Владукас — страница 54 из 58

Так мы все трое появились во дворе, который предстал передо мной точь-в-точь таким, каким запечатлела его моя детская память тридцать лет назад. Посреди двора, около колодца с журавлем, тот же ледниковый валун, отполированный временем, как зеркало. Те же надворные постройки, стоящие кольцом, как древнее городище. Та же школа под черепичной крышей… Зеленая лужайка, куры, собачья будка, слюнявый теленок, привязанный на солнцепеке за кол, вбитый в землю. Все, как было раньше! Даже тропинки проложены на прежнем месте. Время ничего не унесло отсюда, и социальные перевороты, происходившие по всей Литве, казалось, не захватили этот уютный уголок старой жизни. Как всегда в это время, справлялись по хозяйству мой бывший «пан» Йонас и «пани» Зося. Йонас загонял собаку в будку, которая залаяла при виде чужих. А Зося стояла возле дровяника, где только что месила в ведре вареную картошку для свиней. Она с удивлением разглядывала незнакомых людей.

Ой, как изменился мой бывший хозяин! Солидный животик появился — признак крестьянского благополучия и достатка. Но выражение лица осталось прежним. А Зося — все такая же худенькая, с осиной талией, только лицо ее покрылось таким множеством морщин, что походило на смятый пергамент, и сильно потемнело от солнца и горячего пота. Неумолимое время наложило на них свой отпечаток.

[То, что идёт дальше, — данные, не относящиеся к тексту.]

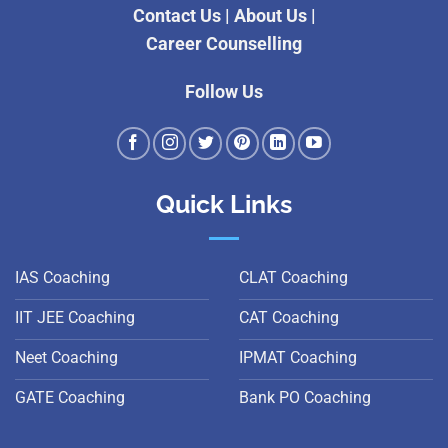
Contact Us
|
About Us
|
Career Counselling
Follow Us
Quick Links
IAS Coaching
CLAT Coaching
IIT JEE Coaching
CAT Coaching
Neet Coaching
IPMAT Coaching
GATE Coaching
Bank PO Coaching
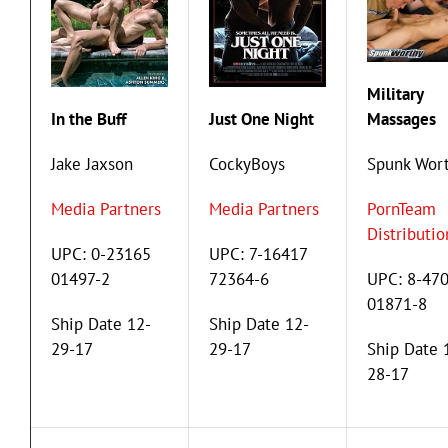
Military
In the Buff
Just One Night
Massages
Jake Jaxson
CockyBoys
Spunk Wor
Media Partners
Media Partners
PornTeam
Distributio
UPC: 0-23165
UPC: 7-16417
01497-2
72364-6
UPC: 8-47
01871-8
Ship Date 12-
Ship Date 12-
29-17
29-17
Ship Date 
28-17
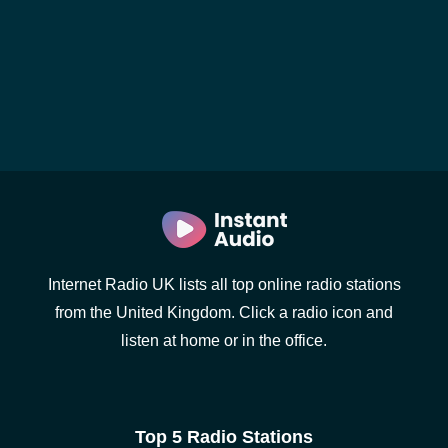
Internet Radio UK lists all top online radio stations
from the United Kingdom. Click a radio icon and
listen at home or in the office.
Top 5 Radio Stations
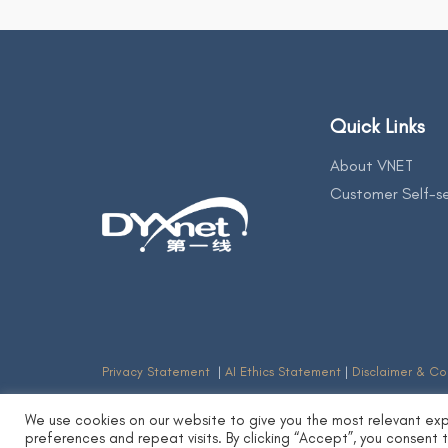
Quick Links
About VNET
Customer Self-se
Privacy Statement
|
AI Ethics Statement
|
Disclaimer & Co
We use cookies on our website to give you the most relevant ex
preferences and repeat visits. By clicking “Accept”, you consent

Каваляускасы, конечно, не узнали меня. Когда я назвался Владукасом и что-то пытался объяснить им, то Йонас бросил на меня колкий подозрительный взгляд и не только не подал руки, а, покраснев, как помидор, схватил топор и отчаянно начал вбивать посредине двора кол, не известно зачем. Нанеся последний, самый сильный удар, он вдруг опустил топор и решительно заявил:

— Ты не Владукас!.. Владукас хорошо говорил по-литовски, а ты не можешь. Да и не похож на него… Я тебя не знаю. Кто ты?

И пошел на меня с топором. Глаза, как в былые дни, когда он рассердится, вылезли из орбит. У меня мурашки забегали по спине. Ну, думаю, сейчас прикончит топором.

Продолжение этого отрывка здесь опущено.